━━━━━ Data provided ━━━━━

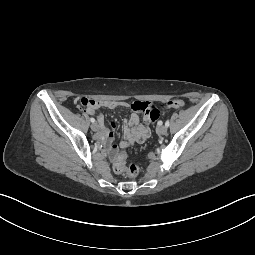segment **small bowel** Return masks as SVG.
Returning <instances> with one entry per match:
<instances>
[{
    "label": "small bowel",
    "instance_id": "obj_1",
    "mask_svg": "<svg viewBox=\"0 0 255 255\" xmlns=\"http://www.w3.org/2000/svg\"><path fill=\"white\" fill-rule=\"evenodd\" d=\"M128 106L125 102L119 101H97L95 106H88L86 112L90 115H95L99 107H107L110 109H116L119 107ZM132 109L135 111H142L145 113V122L147 124L155 121L160 114L159 108L149 102L135 101L131 105ZM100 131L98 133V138L108 144L111 150L114 152L117 149L116 145H112L114 138L115 123H111V128L104 126V117L102 115L97 116ZM124 141L120 143L121 148L128 147L134 143H140L146 140L150 134L151 130L148 125L140 124L139 115L133 112L128 120L124 121L123 125Z\"/></svg>",
    "mask_w": 255,
    "mask_h": 255
}]
</instances>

━━━━━

* **Directions**:
In the records above, find every line containing the word "instances" and show it.

* **Exercise answer**:
Returning <instances> with one entry per match:
<instances>
</instances>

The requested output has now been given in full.